Fil d'Ariane
La présidente de la 17e chambre correctionnelle Brigitte Vernay l'a déclaré "coupable" de n'avoir pas signalé à la justice en 2014 et 2015 les agressions pédophiles commises sur des scouts - un quart de siècle plus tôt - par le père Bernard Preynat, dont il fut prévenu par une victime.
Archevêque de Lyon depuis 2002, cardinal depuis 2003, primat des Gaules, Mgr Barbarin est le plus haut dignitaire catholique français à être condamné dans une telle affaire, après deux évêques en 2001 et 2018. Il doit s'exprimer à 13H00 dans des locaux du diocèse.
Le jugement, communiqué à la presse par le parquet, est clair: il reproche au religieux de 68 ans - qui avait martelé durant le procès, début janvier, n'avoir "jamais cherché à cacher, encore moins à couvrir ces faits horribles" - d'avoir "fait le choix en conscience" de ne rien transmettre aux autorités judiciaires "pour préserver l'institution à laquelle il appartient".
"En voulant éviter le scandale (...) Philippe Barbarin a préféré prendre le risque d'empêcher la découverte de très nombreuses victimes d'abus sexuels par la justice, et d'interdire l'expression de leur douleur", ajoute le tribunal.
La défense du prélat a immédiatement annoncé faire appel.
"La motivation du tribunal ne me convainc pas. Nous allons donc contester cette décision par toutes les voies de droit utiles", a déclaré Me Jean-Félix Luciani, relevant qu'il "était difficile pour le tribunal de résister à une telle pression médiatique avec des documentaires, un film... Ça pose de vraies questions sur le respect de la Justice".

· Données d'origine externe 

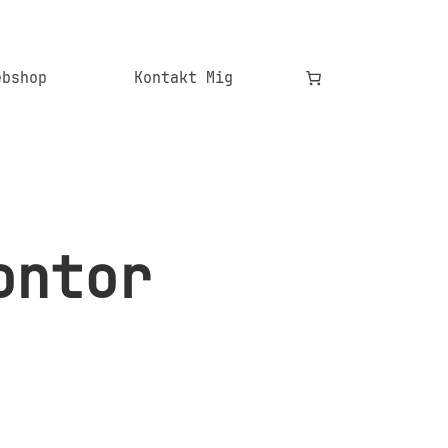
ebshop
Kontakt Mig
ontor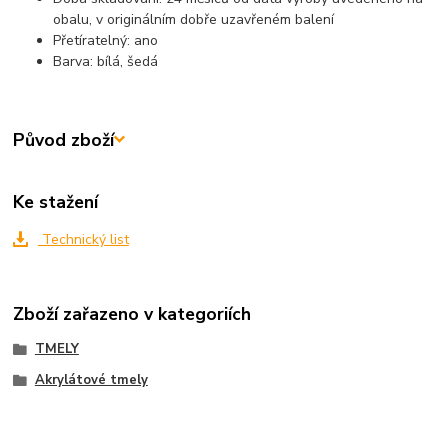
obalu, v originálním dobře uzavřeném balení
Přetíratelný: ano
Barva: bílá, šedá
Původ zboží
Ke stažení
Technický list
Zboží zařazeno v kategoriích
TMELY
Akrylátové tmely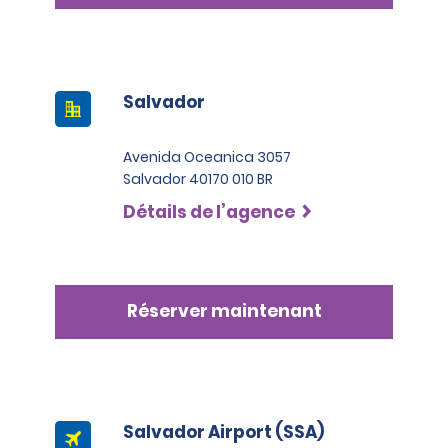
Salvador
Avenida Oceanica 3057
Salvador 40170 010 BR
Détails de l’agence
Réserver maintenant
Salvador Airport (SSA)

A l'audience, la procureure Charlotte Trabut n'avait pas requis de peine à l'encontre de Mgr Barbarin et des cinq anciens membres du diocèse poursuivis avec lui, conformément à la décision initiale du parquet de classer l'affaire.
Les autres mis en cause n'ont pas été condamnés, le tribunal considérant que les faits n'étaient pas constitués pour quatre d'entre eux et prescrits pour le dernier.
Le tribunal a balayé, en revanche, les arguments des avocats du cardinal, dont l'absence jeudi a été dénoncée comme "un énième manque de respect" par un des plaignants.
Pour le tribunal, Mgr Barbarin aurait dû dénoncer les faits dès 2010, quand il s'entretint avec le père Preynat sur son passé. Mais cette période est prescrite. Elle ne l'est pas en revanche depuis 2014, quand l'archevêque rencontra l'une des victimes, Alexandre Hezez, qui l'alerta sur son cas et, potentiellement, beaucoup d'autres.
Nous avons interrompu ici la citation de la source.